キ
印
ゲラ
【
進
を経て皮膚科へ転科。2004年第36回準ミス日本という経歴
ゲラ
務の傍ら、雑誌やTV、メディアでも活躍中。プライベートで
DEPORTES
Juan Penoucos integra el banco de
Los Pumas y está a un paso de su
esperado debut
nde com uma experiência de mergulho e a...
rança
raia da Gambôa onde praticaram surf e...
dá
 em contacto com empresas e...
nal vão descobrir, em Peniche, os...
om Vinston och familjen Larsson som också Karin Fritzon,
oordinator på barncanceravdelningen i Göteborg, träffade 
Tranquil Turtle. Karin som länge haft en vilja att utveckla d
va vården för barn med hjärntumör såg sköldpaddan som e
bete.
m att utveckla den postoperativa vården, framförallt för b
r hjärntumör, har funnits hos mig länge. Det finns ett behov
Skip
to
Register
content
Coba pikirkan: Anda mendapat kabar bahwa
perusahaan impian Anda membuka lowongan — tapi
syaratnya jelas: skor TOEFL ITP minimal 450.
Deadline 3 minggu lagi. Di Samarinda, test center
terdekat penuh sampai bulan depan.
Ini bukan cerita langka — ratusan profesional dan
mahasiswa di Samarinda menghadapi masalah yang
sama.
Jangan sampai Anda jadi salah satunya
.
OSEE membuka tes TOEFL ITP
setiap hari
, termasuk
● ● ● ●
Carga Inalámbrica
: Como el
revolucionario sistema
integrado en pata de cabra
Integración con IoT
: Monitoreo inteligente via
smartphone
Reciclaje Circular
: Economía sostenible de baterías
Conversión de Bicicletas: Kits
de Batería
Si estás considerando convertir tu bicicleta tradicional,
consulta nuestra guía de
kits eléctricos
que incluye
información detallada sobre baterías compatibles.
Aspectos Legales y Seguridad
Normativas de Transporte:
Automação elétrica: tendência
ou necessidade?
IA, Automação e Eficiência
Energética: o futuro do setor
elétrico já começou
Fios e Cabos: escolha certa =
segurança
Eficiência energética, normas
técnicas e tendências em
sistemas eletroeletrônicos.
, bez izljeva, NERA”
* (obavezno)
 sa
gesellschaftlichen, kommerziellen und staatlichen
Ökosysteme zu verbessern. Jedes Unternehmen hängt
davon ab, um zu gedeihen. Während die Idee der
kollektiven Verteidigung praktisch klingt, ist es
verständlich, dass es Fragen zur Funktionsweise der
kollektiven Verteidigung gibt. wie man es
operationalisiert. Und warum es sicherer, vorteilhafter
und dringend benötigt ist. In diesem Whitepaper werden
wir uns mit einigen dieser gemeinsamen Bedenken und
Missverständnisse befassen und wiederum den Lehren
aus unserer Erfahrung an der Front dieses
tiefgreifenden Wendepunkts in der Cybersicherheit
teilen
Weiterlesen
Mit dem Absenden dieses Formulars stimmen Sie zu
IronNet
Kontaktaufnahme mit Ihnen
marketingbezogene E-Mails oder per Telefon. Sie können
● ● ● ●
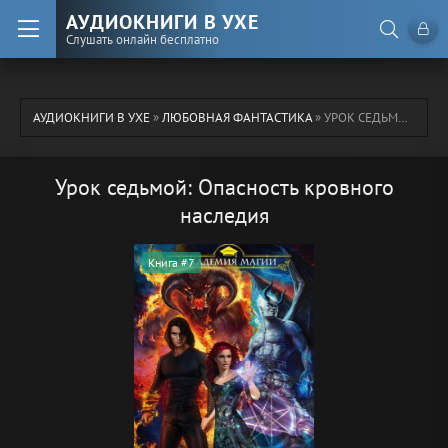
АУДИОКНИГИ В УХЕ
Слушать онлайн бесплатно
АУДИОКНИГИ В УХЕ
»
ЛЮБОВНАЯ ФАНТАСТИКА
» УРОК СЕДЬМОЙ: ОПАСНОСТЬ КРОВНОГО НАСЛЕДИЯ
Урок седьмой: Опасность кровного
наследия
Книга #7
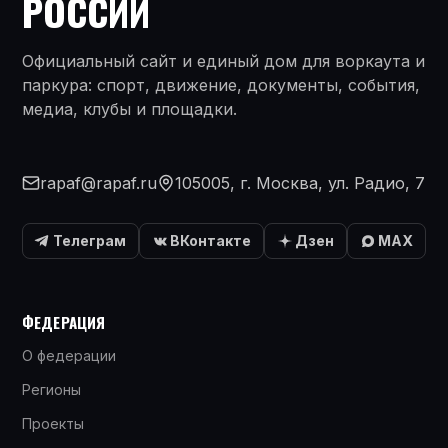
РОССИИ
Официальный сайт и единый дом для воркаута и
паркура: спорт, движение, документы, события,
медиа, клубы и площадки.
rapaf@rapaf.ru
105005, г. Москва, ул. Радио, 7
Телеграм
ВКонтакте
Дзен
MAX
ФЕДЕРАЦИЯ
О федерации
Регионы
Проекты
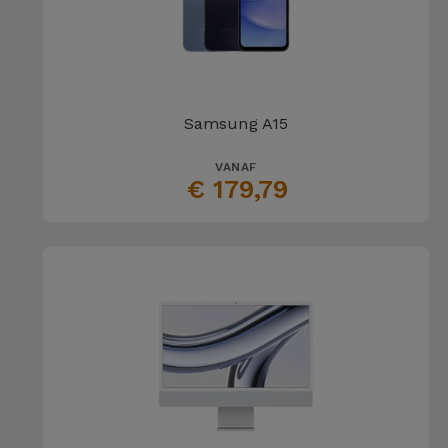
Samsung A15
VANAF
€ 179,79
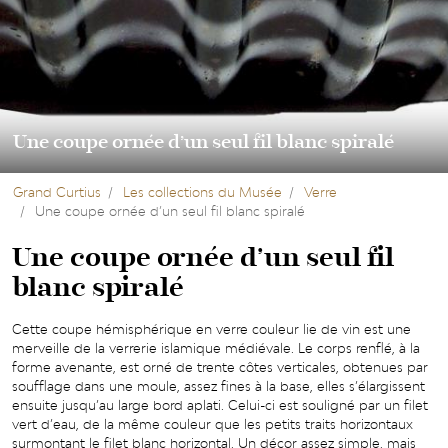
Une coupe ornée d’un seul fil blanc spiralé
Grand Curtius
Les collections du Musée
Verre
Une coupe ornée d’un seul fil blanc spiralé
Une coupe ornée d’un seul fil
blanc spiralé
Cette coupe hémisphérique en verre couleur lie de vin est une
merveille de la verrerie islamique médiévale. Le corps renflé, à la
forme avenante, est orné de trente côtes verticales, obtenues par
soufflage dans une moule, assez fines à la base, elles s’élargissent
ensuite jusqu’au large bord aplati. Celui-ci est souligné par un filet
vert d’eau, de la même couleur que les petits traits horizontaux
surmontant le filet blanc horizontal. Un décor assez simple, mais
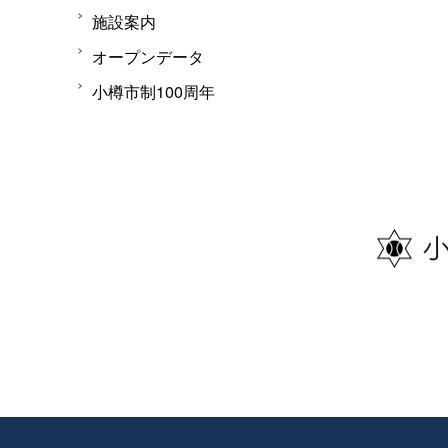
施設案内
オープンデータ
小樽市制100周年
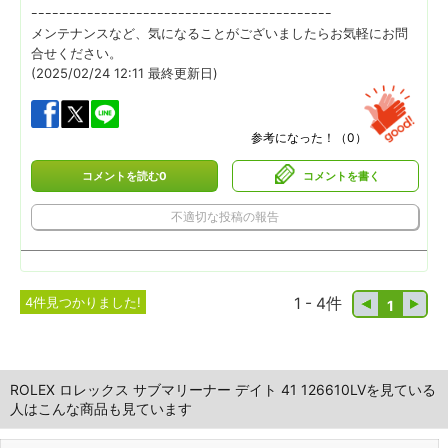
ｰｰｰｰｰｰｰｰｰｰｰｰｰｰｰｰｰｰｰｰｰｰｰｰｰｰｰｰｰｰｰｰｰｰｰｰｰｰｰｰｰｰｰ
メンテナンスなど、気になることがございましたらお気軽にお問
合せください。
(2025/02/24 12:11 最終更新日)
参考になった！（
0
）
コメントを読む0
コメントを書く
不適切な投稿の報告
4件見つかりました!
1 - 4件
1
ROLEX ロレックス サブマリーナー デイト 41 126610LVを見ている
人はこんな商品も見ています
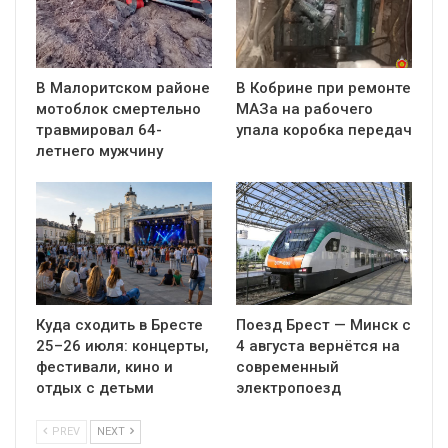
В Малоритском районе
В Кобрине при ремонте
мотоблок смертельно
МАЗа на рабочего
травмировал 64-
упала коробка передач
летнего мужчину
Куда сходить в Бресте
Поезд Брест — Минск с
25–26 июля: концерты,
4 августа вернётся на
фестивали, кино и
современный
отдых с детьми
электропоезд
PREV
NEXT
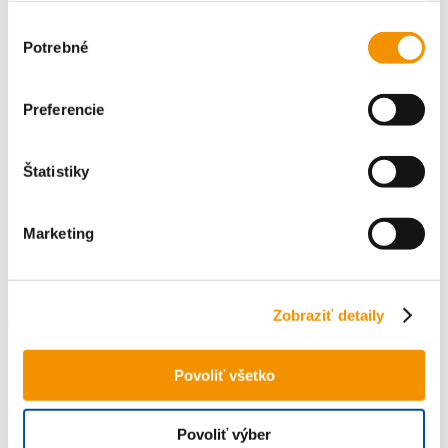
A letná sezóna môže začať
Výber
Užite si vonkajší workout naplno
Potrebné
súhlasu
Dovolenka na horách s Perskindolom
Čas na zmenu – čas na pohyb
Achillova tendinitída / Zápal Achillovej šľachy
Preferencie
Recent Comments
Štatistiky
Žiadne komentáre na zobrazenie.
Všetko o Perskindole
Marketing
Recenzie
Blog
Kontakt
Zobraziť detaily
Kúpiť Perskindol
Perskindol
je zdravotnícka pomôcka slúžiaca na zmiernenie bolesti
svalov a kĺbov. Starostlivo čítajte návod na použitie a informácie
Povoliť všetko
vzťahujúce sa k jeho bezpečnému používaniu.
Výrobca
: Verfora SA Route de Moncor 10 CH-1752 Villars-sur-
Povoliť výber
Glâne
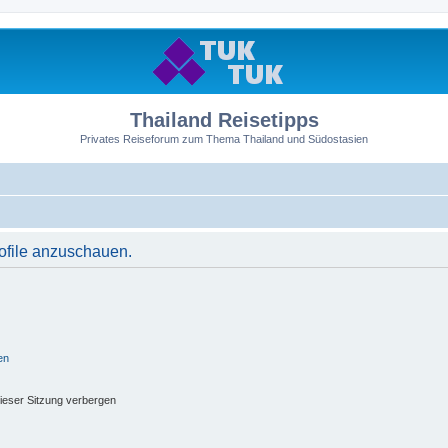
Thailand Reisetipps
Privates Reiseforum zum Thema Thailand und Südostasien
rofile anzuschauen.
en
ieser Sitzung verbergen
● ● ● ●
**Required action:**
Wherever "Verteidigung" occurs in the records above, copy the line it sits in.

**Reply to the task:**
kollektiven Verteidigung praktisch klingt, ist es
kollektiven Verteidigung gibt. wie man es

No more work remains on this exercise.